Top of Records for this exercise
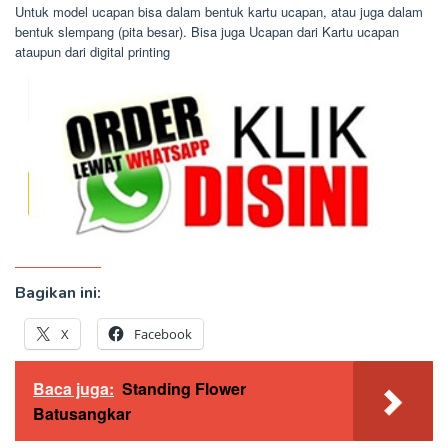
Untuk model ucapan bisa dalam bentuk kartu ucapan, atau juga dalam
bentuk slempang (pita besar). Bisa juga Ucapan dari Kartu ucapan
ataupun dari digital printing
Bagikan ini:
X
Facebook
Baca juga:
Standing Flower
Batusangkar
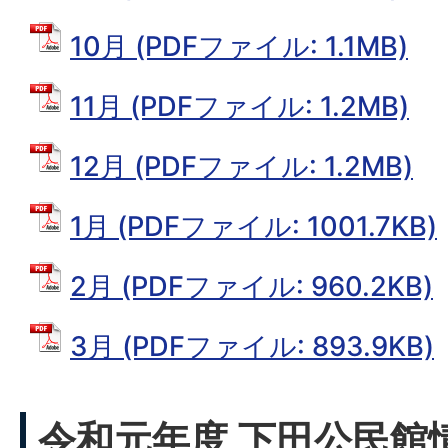
10月 (PDFファイル: 1.1MB)
11月 (PDFファイル: 1.2MB)
12月 (PDFファイル: 1.2MB)
1月 (PDFファイル: 1001.7KB)
2月 (PDFファイル: 960.2KB)
3月 (PDFファイル: 893.9KB)
令和元年度 下田公民館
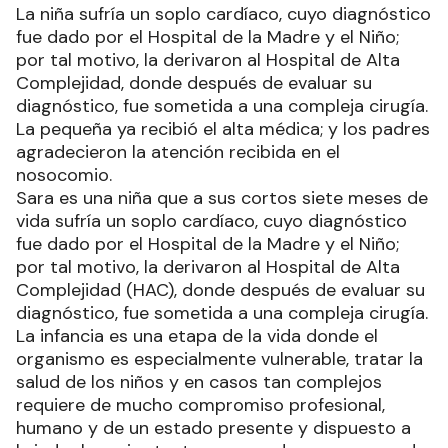
La niña sufría un soplo cardíaco, cuyo diagnóstico
fue dado por el Hospital de la Madre y el Niño;
por tal motivo, la derivaron al Hospital de Alta
Complejidad, donde después de evaluar su
diagnóstico, fue sometida a una compleja cirugía.
La pequeña ya recibió el alta médica; y los padres
agradecieron la atención recibida en el
nosocomio.
Sara es una niña que a sus cortos siete meses de
vida sufría un soplo cardíaco, cuyo diagnóstico
fue dado por el Hospital de la Madre y el Niño;
por tal motivo, la derivaron al Hospital de Alta
Complejidad (HAC), donde después de evaluar su
diagnóstico, fue sometida a una compleja cirugía.
La infancia es una etapa de la vida donde el
organismo es especialmente vulnerable, tratar la
salud de los niños y en casos tan complejos
requiere de mucho compromiso profesional,
humano y de un estado presente y dispuesto a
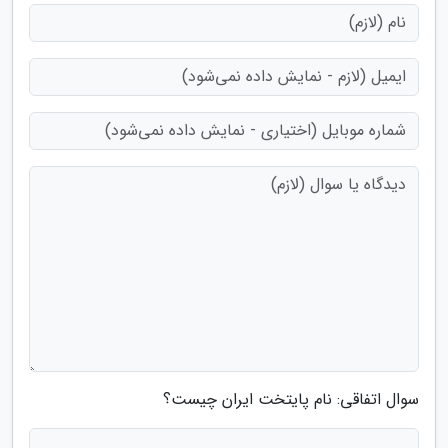
سوال اتفاقی: نام پایتخت ایران چیست؟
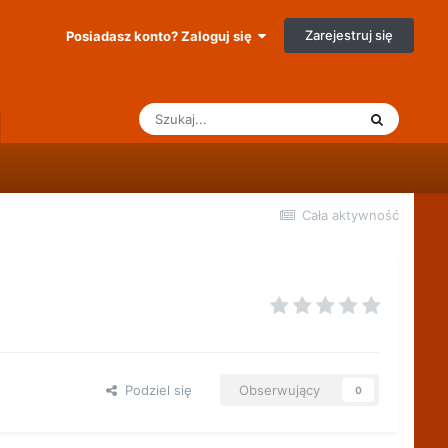
Zarejestruj się
Posiadasz konto? Zaloguj się
Cała aktywność
Podziel się
Obserwujący
0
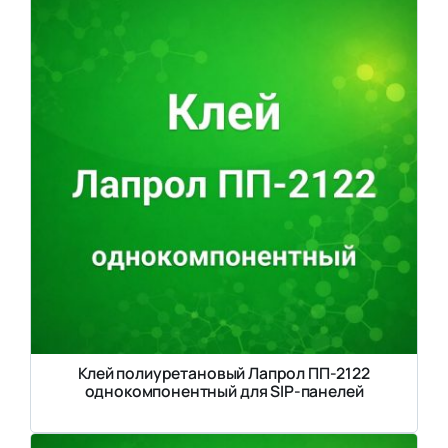
Клей полиуретановый Лапрол ПП-2122
однокомпонентный для SIP-панелей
Bottom of Records for this exercise
(Task requirements): Print only the lines from the one with "humano y de un estado presente y dispuesto a" through the last line of the data above, exactly and with both ends, and please omit any pictures.

(Response to this exercise):
humano y de un estado presente y dispuesto a
سوال اتفاقی: نام پایتخت ایران چیست؟
Zarejestruj się
Posiadasz konto? Zaloguj się
Cała aktywność
Podziel się
Obserwujący
0
Клей полиуретановый Лапрол ПП-2122
однокомпонентный для SIP-панелей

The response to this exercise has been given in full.